Thank you for the idea's everyone, I didn't get one in the end. Just another nice tradition gone to the wall sad

M0nica Mon 16-Apr-18 13:06:50

In the UK the voting age was reduced to 18 in 1970. This date has always been treated as the date that 'Coming of Age' dropped to 18. May be not 50 years, but it is 48

Bathsheba Mon 16-Apr-18 19:53:29

Thank you M0nica for confirming that. I've never had any problem remembering how long ago the voting age was changed, because it was in between my 18th and my 21st birthdays so I felt kind of cheated out of reaching my 'coming of age' grin

I'm in the UK maddy629, how about you? wink

M0nica Tue 17-Apr-18 13:22:42

Maddy I understand how you feel about the loss of a tradition and it is something I have been thinking of recently. Just how longstanding are many of the traditions we miss?

I think we look back to our childhoods and look at traditions we had then and assume it has always been so and get nostalgic when they go, but if we investigate, we find that they may only have started a few years before we were born.

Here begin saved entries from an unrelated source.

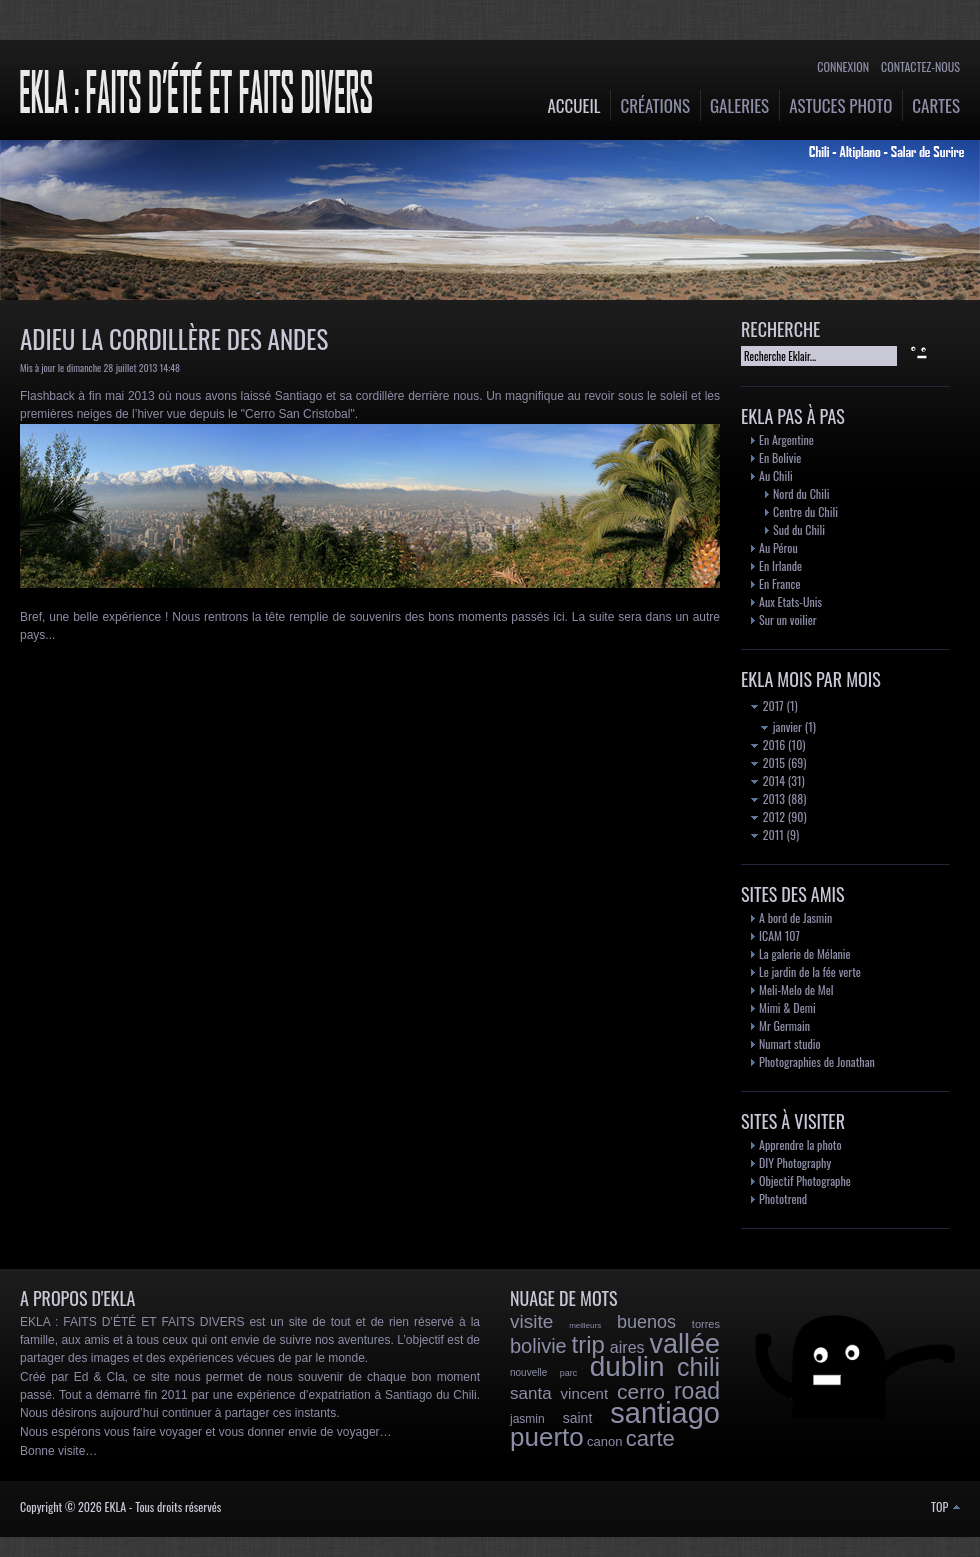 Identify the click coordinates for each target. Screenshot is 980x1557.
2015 (768, 762)
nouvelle (528, 1372)
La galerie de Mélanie (805, 953)
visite (531, 1321)
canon (604, 1441)
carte (650, 1438)
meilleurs (585, 1325)
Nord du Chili (801, 493)
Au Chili (776, 475)
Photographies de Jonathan (817, 1061)
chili (698, 1367)
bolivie (538, 1346)
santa (531, 1393)
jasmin (527, 1419)
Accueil (574, 105)
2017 (767, 705)
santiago (665, 1413)
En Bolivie (780, 457)
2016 (768, 744)
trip (588, 1344)
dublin (627, 1366)
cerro (641, 1391)
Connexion (843, 66)
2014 (768, 780)
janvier (781, 726)
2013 (768, 798)
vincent (585, 1393)
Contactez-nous (920, 66)
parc (569, 1373)
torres (706, 1324)
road (697, 1391)
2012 (768, 816)
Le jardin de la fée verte (810, 971)
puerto (547, 1437)
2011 (767, 834)
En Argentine (786, 439)
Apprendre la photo (800, 1144)
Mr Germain (784, 1025)
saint (578, 1418)
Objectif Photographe (805, 1180)
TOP (945, 1506)
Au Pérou (778, 547)
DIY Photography (795, 1162)
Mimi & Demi (787, 1007)
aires (627, 1347)
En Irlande (780, 565)
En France (779, 583)
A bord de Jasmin (795, 917)
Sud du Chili (799, 529)
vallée (684, 1344)
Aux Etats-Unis (790, 601)
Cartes (936, 105)
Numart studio (790, 1043)
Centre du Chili (805, 511)
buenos (646, 1322)
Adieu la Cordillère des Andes (174, 338)
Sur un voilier (788, 619)
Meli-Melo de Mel (796, 989)
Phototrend (783, 1198)
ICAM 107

The idea of celebrating 21 birthdays and getting the key of the door, probably didn't exist in any form before WW1. Then women did not get the door key at all and although officially of age at 21, still lived at home under their parents thumb.

I suspect the tradition didn't really get going until the 1930, when everyone, male and female got the vote at 21 and, as a result of the war, women got an independence they had never had before. Many would never marry because the men they might have married had died and they expected more from life than domestic servitude to their parents if they did not marry.

The tradition became obsolete in 1971 when the age fell to 18 and even more obsolete as young people got more and more freedom and got the key to the door at a much younger age.

This tradition really only had a life of about 50 years from the 1930s to the 1970s. Sad to see it go, yes, but there must have been 1000s of such bief traditions over the centuries. Good for a lifetime then lost and forgotten.